Ora, io sostengo che in caso di crisi il debito, pubblico, privato, aziendale e bancario, sono in sostanza la stessa cosa.
Vediamo come.
Il debito pubblico è quello più facilmente stimabile: somma dell'indebitamento delle amministrazioni pubbliche, più gli enti pubblici territoriali (comuni, regioni...) e non, in quanto lo stato non li lascerebbe fallire.
Poi veniamo alle banche europee: i governi non lasceranno che le banche più grandi falliscano, questo perchè ciò provocherebbe danni maggiori all'economia, con fallimenti a catena, che salvarle con soldi pubblici.
Quindi il debito bancario e le relative perdite, si trasferiscono al bilancio dello stato.
Un esempio pratico e di attualità: se le banche francesi rischiano di fallire perchè sono piene di titoli greci che hanno comprato tempo addietro (e scadono tra tipo 15 anni) non li vuole più nessuno, e la Grecia fallisce, magari annunciando che ripagherà il 40% dei propri titoli, allora il governo francese per evitare fallimenti bancari a catena, ricapitalizzerà o nazionalizzerà le banche in difficoltà, di fatto trasferendo i debiti bancari allo stato.
Questo meccanismo non è che succede sempre e comunque: le banche italiane hanno pochi titoli greci in portafoglio e in caso di fallimento greco sarebbero in grado di assorbire le perdite, non così le banche tedesche e francesi.

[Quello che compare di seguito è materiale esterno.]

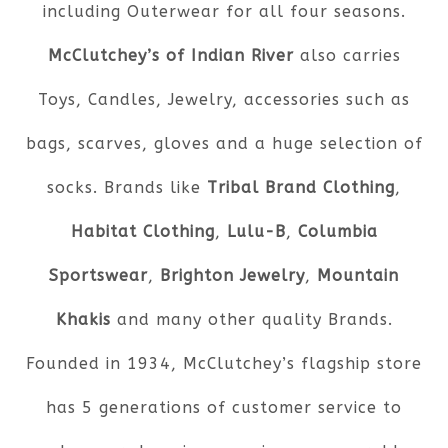
including Outerwear for all four seasons.
McClutchey’s of Indian River
also carries
Toys, Candles, Jewelry, accessories such as
bags, scarves, gloves and a huge selection of
socks. Brands like
Tribal Brand Clothing
,
Habitat Clothing
,
Lulu-B
,
Columbia
Sportswear
,
Brighton Jewelry
,
Mountain
Khakis
and many other quality Brands.
Founded in 1934, McClutchey’s flagship store
has 5 generations of customer service to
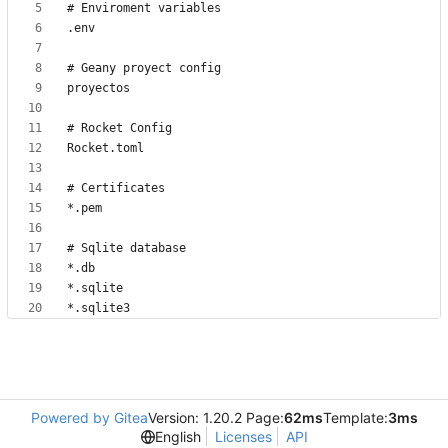
*.sqlite3
Powered by Gitea
Version: 1.20.2 Page:
62ms
Template:
3ms
English
Licenses
API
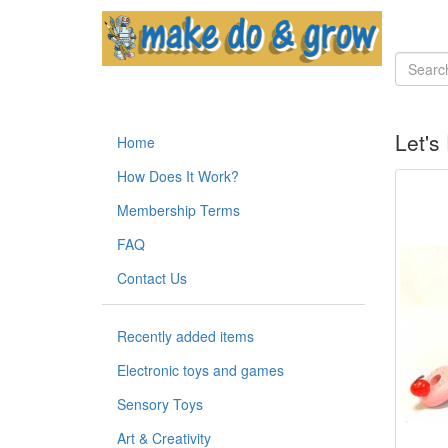
Let's
Home
How Does It Work?
Membership Terms
FAQ
Contact Us
Recently added items
Electronic toys and games
Sensory Toys
Art & Creativity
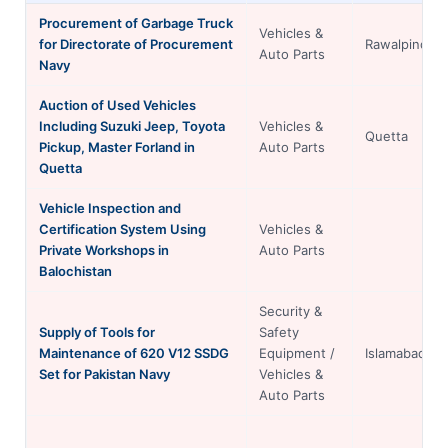
Procurement of Garbage Truck
Vehicles &
for Directorate of Procurement
Rawalpindi
Auto Parts
Navy
Auction of Used Vehicles
Including Suzuki Jeep, Toyota
Vehicles &
Quetta
Pickup, Master Forland in
Auto Parts
Quetta
Vehicle Inspection and
Certification System Using
Vehicles &
Private Workshops in
Auto Parts
Balochistan
Security &
Supply of Tools for
Safety
Maintenance of 620 V12 SSDG
Equipment /
Islamabad
Set for Pakistan Navy
Vehicles &
Auto Parts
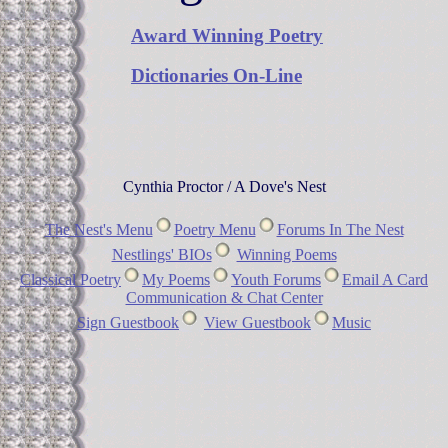
Award Winning Poetry
Dictionaries On-Line
Cynthia Proctor / A Dove's Nest
The Nest's Menu
Poetry Menu
Forums In The Nest
Nestlings' BIOs
Winning Poems
Classical Poetry
My Poems
Youth Forums
Email A Card
Communication & Chat Center
Sign Guestbook
View Guestbook
Music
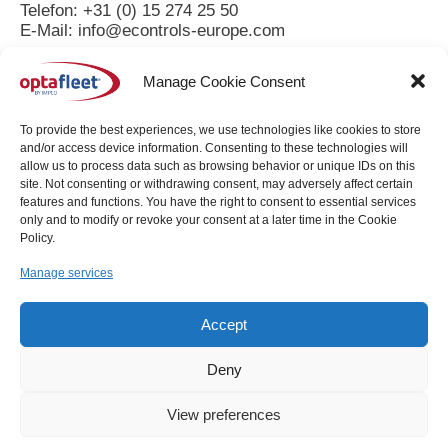
Telefon: +31 (0) 15 274 25 50
E-Mail: info@econtrols-europe.com
Umsatzsteuer-ID
Manage Cookie Consent
Umsatzsteuer-Identifikationsnummer gemäß § 27 a
Umsatzsteuergesetz:
To provide the best experiences, we use technologies like cookies to store
NL001712627B01
and/or access device information. Consenting to these technologies will
allow us to process data such as browsing behavior or unique IDs on this
Redaktionell verantwortlich:
site. Not consenting or withdrawing consent, may adversely affect certain
features and functions. You have the right to consent to essential services
only and to modify or revoke your consent at a later time in the Cookie
A.J.Kerkmeester
Policy.
Distributieweg 9
2645EG Delfgauw
Manage services
The Netherlands
Accept
Quelle: https://www.e-recht24.de/impressum-generator.html
Deny
Copyright © 2026 - EControls Europe bv. All Rights
View preferences
Reserved.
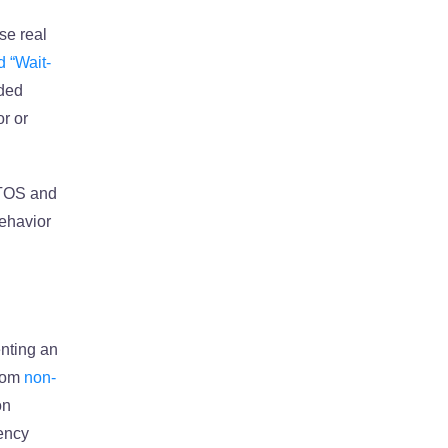
se real
d “Wait-
aded
r or
RTOS and
behavior
enting an
stom
non-
on
rency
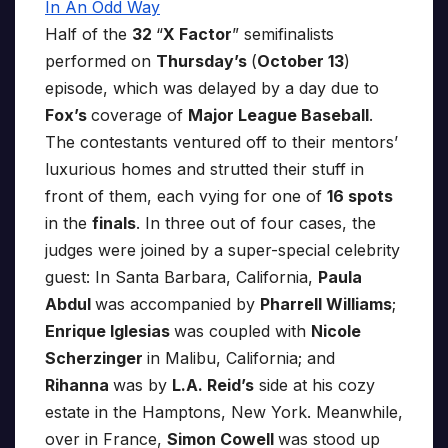
Half of the
32
“
X Factor
” semifinalists
performed on
Thursday’s
(
October 13
)
episode, which was delayed by a day due to
Fox’s
coverage of
Major League Baseball
.
The contestants ventured off to their mentors’
luxurious homes and strutted their stuff in
front of them, each vying for one of
16 spots
in the
finals
. In three out of four cases, the
judges were joined by a super-special celebrity
guest: In Santa Barbara, California,
Paula
Abdul
was accompanied by
Pharrell Williams
;
Enrique Iglesias
was coupled with
Nicole
Scherzinger
in Malibu, California; and
Rihanna
was by
L.A. Reid’s
side at his cozy
estate in the Hamptons, New York. Meanwhile,
over in France,
Simon Cowell
was stood up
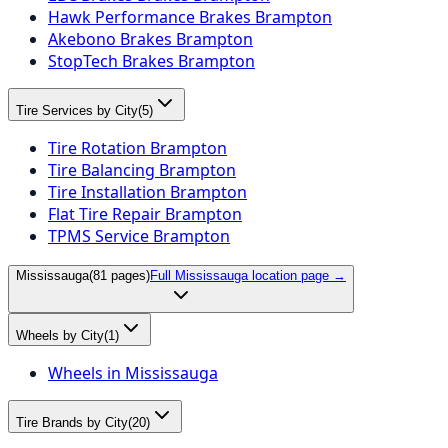
Hawk Performance Brakes Brampton
Akebono Brakes Brampton
StopTech Brakes Brampton
Tire Services by City
(
5
)
Tire Rotation Brampton
Tire Balancing Brampton
Tire Installation Brampton
Flat Tire Repair Brampton
TPMS Service Brampton
Mississauga
(
81
pages)
Full
Mississauga
location page →
Wheels by City
(
1
)
Wheels in Mississauga
Tire Brands by City
(
20
)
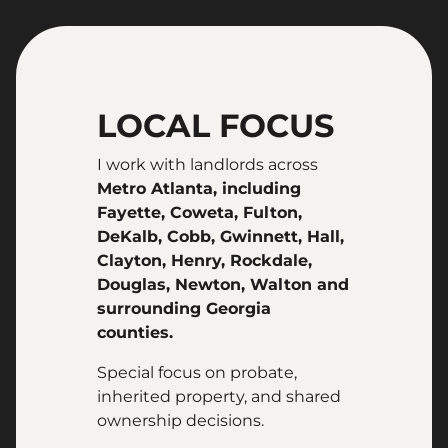
LOCAL FOCUS
I work with landlords across
Metro Atlanta, including
Fayette, Coweta, Fulton,
DeKalb, Cobb, Gwinnett, Hall,
Clayton, Henry, Rockdale,
Douglas, Newton, Walton and
surrounding Georgia
counties.
Special focus on probate,
inherited property, and shared
ownership decisions.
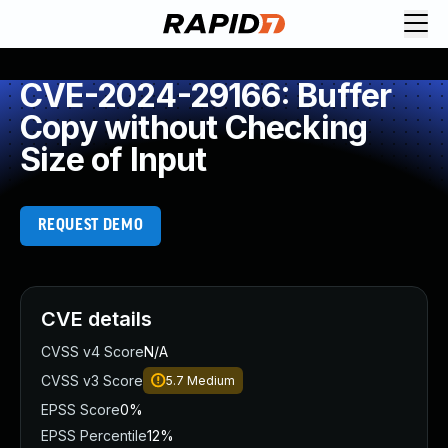
CVE-2024-29166: Buffer
Copy without Checking
Size of Input
REQUEST DEMO
CVE details
CVSS v4 Score
N/A
CVSS v3 Score
5.7
Medium
EPSS Score
0%
EPSS Percentile
12%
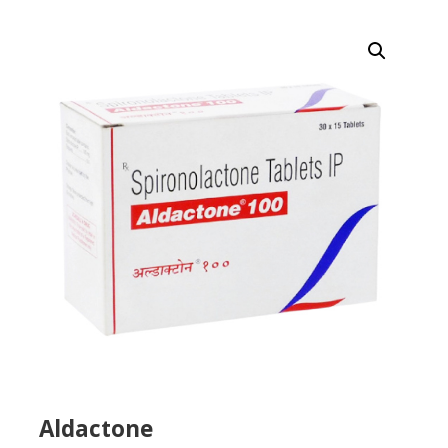
Aldactone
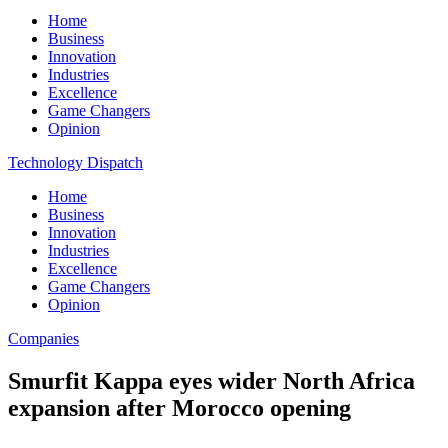
Home
Business
Innovation
Industries
Excellence
Game Changers
Opinion
Technology Dispatch
Home
Business
Innovation
Industries
Excellence
Game Changers
Opinion
Companies
Smurfit Kappa eyes wider North Africa
expansion after Morocco opening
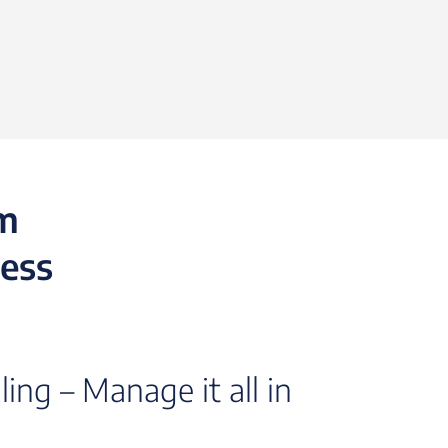
rm
cess
ing – Manage it all in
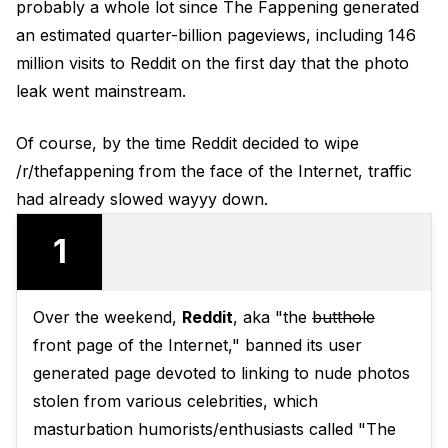
probably a whole lot since The Fappening generated
an estimated quarter-billion pageviews, including 146
million visits to Reddit on the first day that the photo
leak went mainstream.
Of course, by the time Reddit decided to wipe
/r/thefappening from the face of the Internet, traffic
had already slowed wayyy down.
1
Over the weekend,
Reddit
, aka "the
butthole
front page of the Internet," banned its user
generated page devoted to linking to nude photos
stolen from various celebrities, which
masturbation humorists/enthusiasts called "The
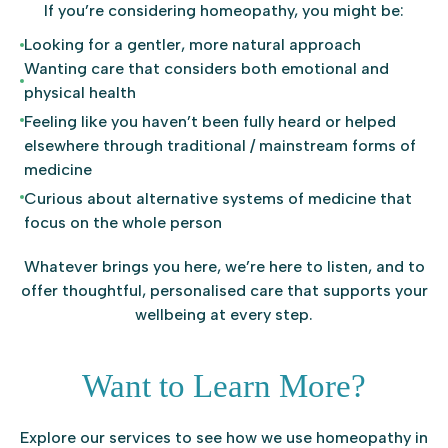
If you’re considering homeopathy, you might be:
Looking for a gentler, more natural approach
Wanting care that considers both emotional and
physical health
Feeling like you haven’t been fully heard or helped
elsewhere through traditional / mainstream forms of
medicine
Curious about alternative systems of medicine that
focus on the whole person
Whatever brings you here, we’re here to listen, and to
offer thoughtful, personalised care that supports your
wellbeing at every step.
Want to Learn More?
Explore our services to see how we use homeopathy in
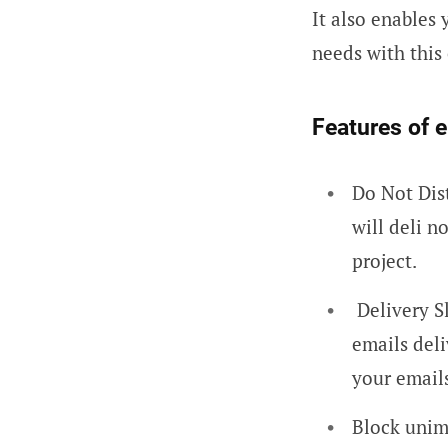
It also enables
needs with thi
Features of 
Do Not Dis
will deli n
project.
Delivery S
emails deli
your email
Block unim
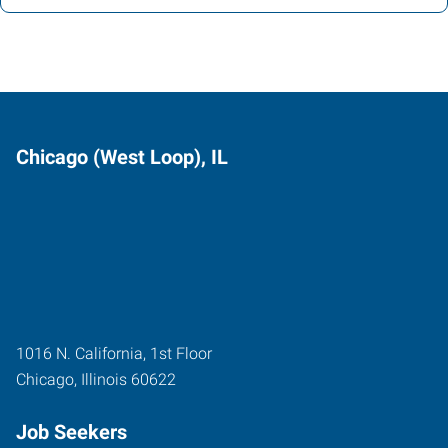
Chicago (West Loop), IL
1016 N. California, 1st Floor
Chicago
,
Illinois
60622
Job Seekers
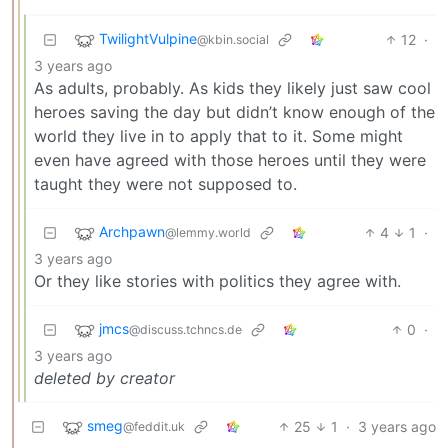
TwilightVulpine
12
·
@kbin.social
3 years ago
As adults, probably. As kids they likely just saw cool
heroes saving the day but didn’t know enough of the
world they live in to apply that to it. Some might
even have agreed with those heroes until they were
taught they were not supposed to.
Archpawn
4
1
·
@lemmy.world
3 years ago
Or they like stories with politics they agree with.
jmcs
0
·
@discuss.tchncs.de
3 years ago
deleted by creator
smeg
25
1
·
3 years ago
@feddit.uk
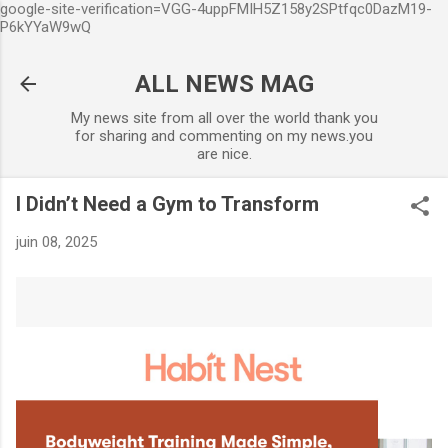
google-site-verification=VGG-4uppFMIH5Z158y2SPtfqc0DazM19-
Accéder au contenu principal
P6kYYaW9wQ
ALL NEWS MAG
My news site from all over the world thank you
for sharing and commenting on my news.you
are nice.
I Didn’t Need a Gym to Transform
juin 08, 2025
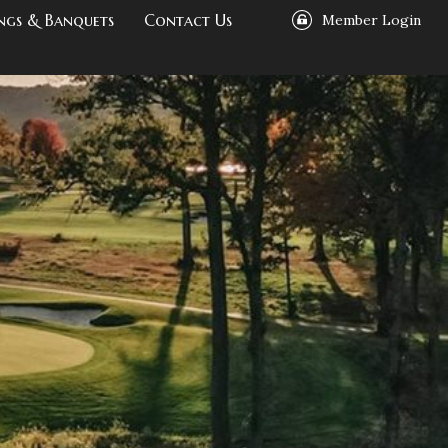
ngs & Banquets
Contact Us
Member Login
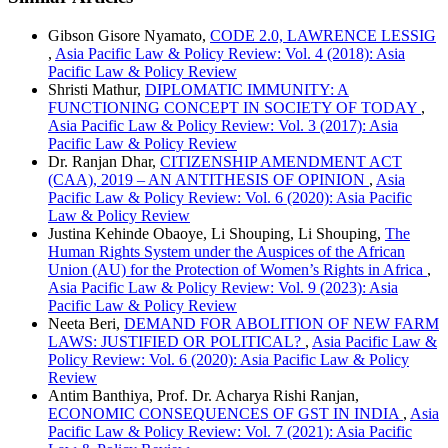
Gibson Gisore Nyamato,
CODE 2.0, LAWRENCE LESSIG
,
Asia Pacific Law & Policy Review: Vol. 4 (2018): Asia
Pacific Law & Policy Review
Shristi Mathur,
DIPLOMATIC IMMUNITY: A
FUNCTIONING CONCEPT IN SOCIETY OF TODAY
,
Asia Pacific Law & Policy Review: Vol. 3 (2017): Asia
Pacific Law & Policy Review
Dr. Ranjan Dhar,
CITIZENSHIP AMENDMENT ACT
(CAA), 2019 – AN ANTITHESIS OF OPINION
,
Asia
Pacific Law & Policy Review: Vol. 6 (2020): Asia Pacific
Law & Policy Review
Justina Kehinde Obaoye, Li Shouping, Li Shouping,
The
Human Rights System under the Auspices of the African
Union (AU) for the Protection of Women’s Rights in Africa
,
Asia Pacific Law & Policy Review: Vol. 9 (2023): Asia
Pacific Law & Policy Review
Neeta Beri,
DEMAND FOR ABOLITION OF NEW FARM
LAWS: JUSTIFIED OR POLITICAL?
,
Asia Pacific Law &
Policy Review: Vol. 6 (2020): Asia Pacific Law & Policy
Review
Antim Banthiya, Prof. Dr. Acharya Rishi Ranjan,
ECONOMIC CONSEQUENCES OF GST IN INDIA
,
Asia
Pacific Law & Policy Review: Vol. 7 (2021): Asia Pacific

Poi veniamo al debito aziendale e privato. Se l'economia va male e le imprese cominciano a fallire, licenziano, e di conseguenza le famiglie non riescono più a ripagare i loro debiti a lungo termine (mutui) o a breve termine (carte di credito) tutto il credito erogato a imprese e famiglie non sarà restituito alle banche e le banche si ritroveranno piene di insolvenze aziendali e private.
In questo caso si arriverà di nuovo ad un rischio di fallimento bancario e lo stato dovrà di nuovo intervenire, in modo da trasferire i debiti allo stato.

Ecco così completato il percorso: famiglie e imprese -> banche -> stato

Quindi in caso di crisi, debito pubblico, privato o di aziende non fa molta differenza, in ogni caso si produrrà una crisi di solvibilità bancaria e allora allo stato rimarranno solo due scelte:

1. lasciar fallire le banche
2. salvare il sistema indebitandosi

Attualmente gli stati, tutti eccetto l'Islanda, hanno e stanno scegliendo la seconda soluzione.
Va quindi compreso, anche se non condiviso, il punto di vista di Tremonti, quando diceva di considerare anche il debito privato oltre che quello pubblico.
Tremonti forse si è però dimenticato che il debito pubblico è sempre rilevante, in quanto lo stato ci paga puntualmente interessi, invece il debito privato e delle aziende, se l'economia cresce, è irrilevante, per l'effetto leva che ha sull'economia. Quest'ultimo diventa quindi rilevante solo nei periodi di profonda crisi.
E così è stato nell'estate 2011: l'unica ad essere pesantemente punita dai mercati è stata l'Italia, non gli altri paesi europei che scontano livelli di debito aggregato ancora più alti del nostro.